Reason: SQL Server scans for all column names and replaces the * with all the column names of the table(s) in the SQL SELECT statement. Providing column names avoids this search-and-replace, and enhances performance.

[2] Nullable Columns
Do not use NOT IN when comparing with nullable columns. Use NOT EXISTS instead.

Reason: When NOT IN is used in the query (even if the query doesn’t return rows with null values), SQL Server will check each result to see if it is null or not. Using NOT EXISTS will not do the comparison with nulls.

[3] Table Variables and Joins
Do not use table variables in joins. Use temporary tables, CTEs (Common Table Expressions), or derived tables in joins instead.
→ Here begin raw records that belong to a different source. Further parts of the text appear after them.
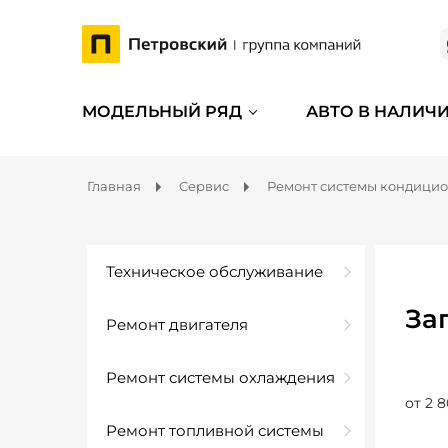
МОДЕЛЬНЫЙ РЯД
АВТО В НАЛИЧ
Главная
Сервис
Ремонт системы кондици
Техническое обслуживание
За
Ремонт двигателя
Ремонт системы охлаждения
от 2 8
Ремонт топливной системы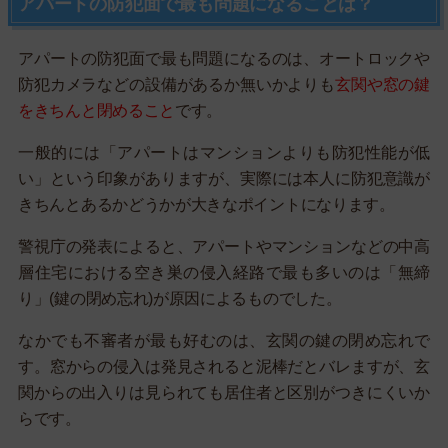
アパートの防犯面で最も問題になることは？
アパートの防犯面で最も問題になるのは、オートロックや
防犯カメラなどの設備があるか無いかよりも
玄関や窓の鍵
をきちんと閉めること
です。
一般的には「アパートはマンションよりも防犯性能が低
い」という印象がありますが、実際には本人に防犯意識が
きちんとあるかどうかが大きなポイントになります。
警視庁の発表によると、アパートやマンションなどの中高
層住宅における空き巣の侵入経路で最も多いのは「無締
り」(鍵の閉め忘れ)が原因によるものでした。
なかでも不審者が最も好むのは、玄関の鍵の閉め忘れで
す。窓からの侵入は発見されると泥棒だとバレますが、玄
関からの出入りは見られても居住者と区別がつきにくいか
らです。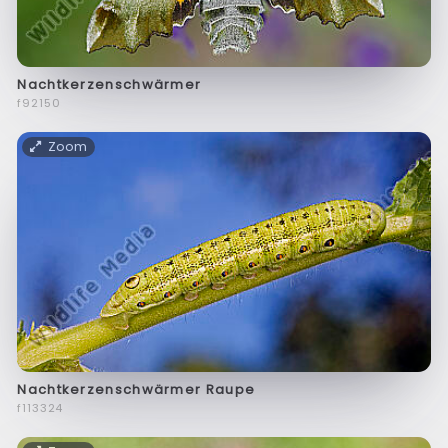
Nachtkerzenschwärmer
f92150
Zoom
Nachtkerzenschwärmer Raupe
f113324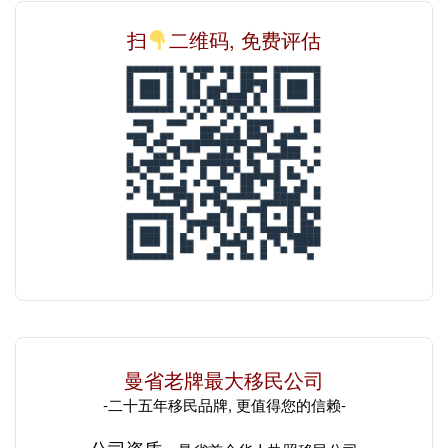
扫
二维码, 免费评估
曼省老牌最大移民公司
-二十五年移民品牌, 更值得您的信赖-
公司资质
Reason: Even though table variables are very fast and efficient in a lot of situations, the SQL Server engine sees it as a single row. Due to this, they perform horribly when used in joins. CTEs and derived tables perform better with joins compared to table variables.
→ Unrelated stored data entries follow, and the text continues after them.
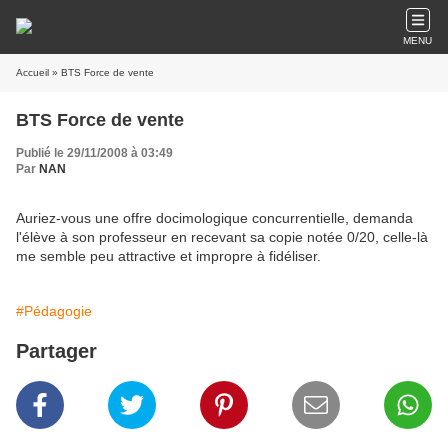
MENU
Accueil
» BTS Force de vente
BTS Force de vente
Publié le 29/11/2008 à 03:49
Par
NAN
Auriez-vous une offre docimologique concurrentielle, demanda
l'élève à son professeur en recevant sa copie notée 0/20, celle-là
me semble peu attractive et impropre à fidéliser.
#Pédagogie
Partager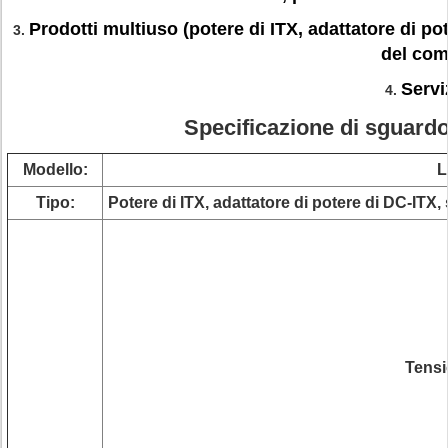
Prodotti multiuso (potere di ITX, adattatore di p
3.
del com
Serv
4.
Specificazione di sguard
Modello:
L
Tipo:
Potere di ITX, adattatore di potere di DC-ITX
Tensi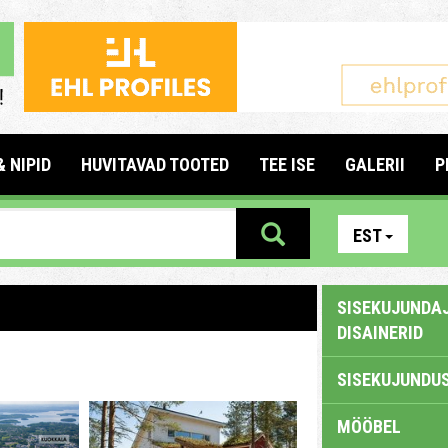
& NIPID
HUVITAVAD TOOTED
TEE ISE
GALERII
P
EST
SISEKUJUNDAJ
DISAINERID
SISEKUJUNDUS
MÖÖBEL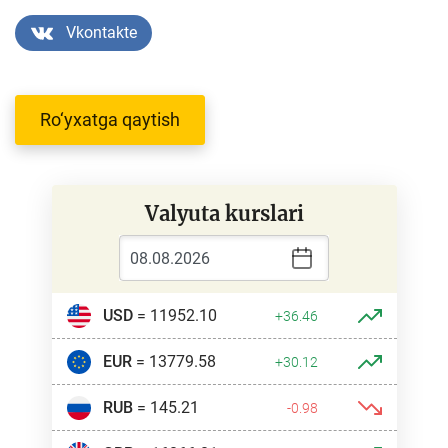
Vkontakte
Ro‘yxatga qaytish
Valyuta kurslari
USD
= 11952.10
+36.46
EUR
= 13779.58
+30.12
RUB
= 145.21
-0.98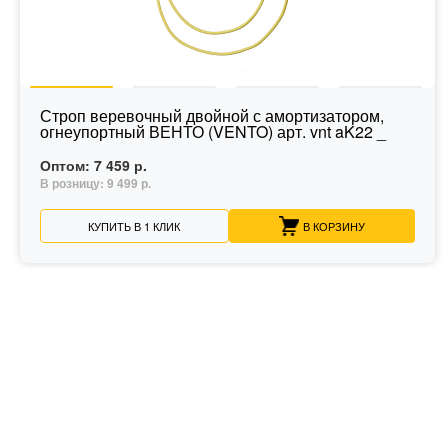
Строп веревочный двойной с амортизатором,
огнеупортный ВЕНТО (VENTO) арт. vnt aK22 _
Оптом:
7 459 р.
В розницу:
9 499 р.
КУПИТЬ В 1 КЛИК
В КОРЗИНУ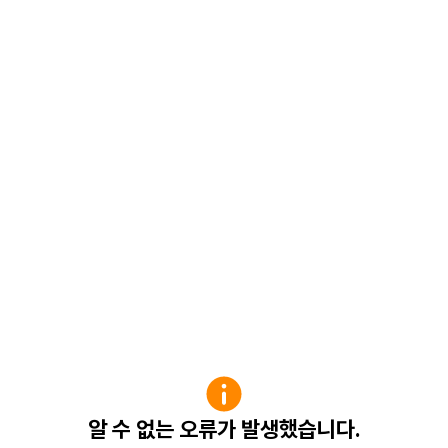
알 수 없는 오류가 발생했습니다.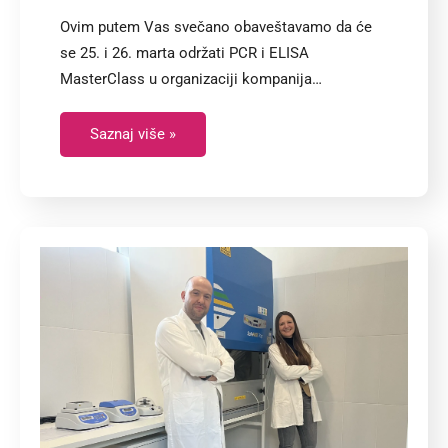
Ovim putem Vas svečano obaveštavamo da će
se 25. i 26. marta održati PCR i ELISA
MasterClass u organizaciji kompanija…
Saznaj više »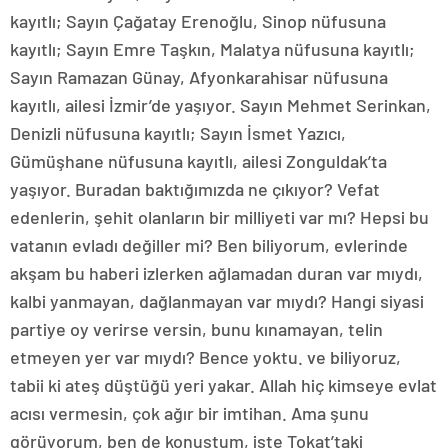
kayıtlı; Sayın Çağatay Erenoğlu, Sinop nüfusuna
kayıtlı; Sayın Emre Taşkın, Malatya nüfusuna kayıtlı;
Sayın Ramazan Günay, Afyonkarahisar nüfusuna
kayıtlı, ailesi İzmir’de yaşıyor. Sayın Mehmet Serinkan,
Denizli nüfusuna kayıtlı; Sayın İsmet Yazıcı,
Gümüşhane nüfusuna kayıtlı, ailesi Zonguldak’ta
yaşıyor. Buradan baktığımızda ne çıkıyor? Vefat
edenlerin, şehit olanların bir milliyeti var mı? Hepsi bu
vatanın evladı değiller mi? Ben biliyorum, evlerinde
akşam bu haberi izlerken ağlamadan duran var mıydı,
kalbi yanmayan, dağlanmayan var mıydı? Hangi siyasi
partiye oy verirse versin, bunu kınamayan, telin
etmeyen yer var mıydı? Bence yoktu. ve biliyoruz,
tabii ki ateş düştüğü yeri yakar. Allah hiç kimseye evlat
acısı vermesin, çok ağır bir imtihan. Ama şunu
görüyorum, ben de konuştum, işte Tokat’taki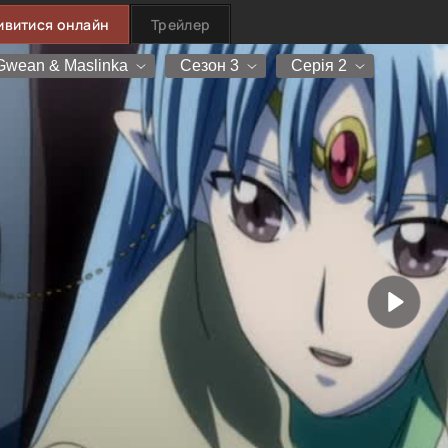
ивитися онлайн
Трейлер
[4] Stored Procedure Names
Do not begin your stored procedure’s name with sp_.

Reason: When the stored procedure is named sp_ or SP_, SQL Server always checks in the system/master database even if the Owner/Schema name is provided. Providing a name withoutSP_ to a stored procedure avoids this unnecessary check in the system/master database in SQL Server.

[5] Use SET NOCOUNT ON
Use SET NOCOUNT ON with DML operations.

Reason: When performing DML operations (i.e. INSERT, DELETE, SELECT, and UPDATE), SQL Server always returns the number of rows affected. In complex queries with a lot of joins, this becomes a huge performance issue. Using SET NOCOUNT ON will improve performance because it will not count the number of rows affected.
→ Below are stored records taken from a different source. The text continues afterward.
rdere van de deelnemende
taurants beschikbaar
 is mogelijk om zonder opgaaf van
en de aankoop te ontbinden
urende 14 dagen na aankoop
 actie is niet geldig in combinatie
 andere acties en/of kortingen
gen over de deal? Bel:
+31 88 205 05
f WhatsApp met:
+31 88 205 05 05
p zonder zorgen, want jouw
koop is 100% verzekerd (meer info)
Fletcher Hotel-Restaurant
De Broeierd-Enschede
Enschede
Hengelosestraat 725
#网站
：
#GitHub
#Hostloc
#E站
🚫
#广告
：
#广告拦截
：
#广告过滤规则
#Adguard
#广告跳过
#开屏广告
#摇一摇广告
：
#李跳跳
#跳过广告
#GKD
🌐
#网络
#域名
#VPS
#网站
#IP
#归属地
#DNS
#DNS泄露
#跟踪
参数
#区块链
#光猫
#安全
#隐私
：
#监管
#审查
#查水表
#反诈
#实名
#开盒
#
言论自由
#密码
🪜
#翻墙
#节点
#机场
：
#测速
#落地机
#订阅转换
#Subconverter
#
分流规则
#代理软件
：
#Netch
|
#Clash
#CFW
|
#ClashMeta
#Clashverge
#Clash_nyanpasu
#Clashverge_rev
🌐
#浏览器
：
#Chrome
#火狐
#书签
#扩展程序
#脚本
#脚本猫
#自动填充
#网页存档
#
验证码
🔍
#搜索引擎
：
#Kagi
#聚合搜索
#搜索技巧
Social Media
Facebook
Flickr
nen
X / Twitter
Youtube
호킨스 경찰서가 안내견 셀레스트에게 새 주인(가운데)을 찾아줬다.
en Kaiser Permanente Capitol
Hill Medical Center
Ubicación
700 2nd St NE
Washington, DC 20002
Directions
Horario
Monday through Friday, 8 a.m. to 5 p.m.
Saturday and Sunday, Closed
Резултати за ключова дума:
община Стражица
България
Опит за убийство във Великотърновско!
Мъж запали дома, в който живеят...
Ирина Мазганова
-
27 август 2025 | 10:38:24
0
[6] Avoid Using GROUP BY, ORDER BY, and DISTINCT
Avoid using GROUP BY, ORDER BY, and DISTINCT as much as possible

Reason: When using GROUP BY, ORDER BY, or DISTINCT, SQL Server engine creates a work table and puts the data on the work table. After that, it organizes this data in work table as requested by the query, and then it returns the final result.

Use GROUP BY, ORDER BY, or DISTINCT in your query only when absolutely necessary.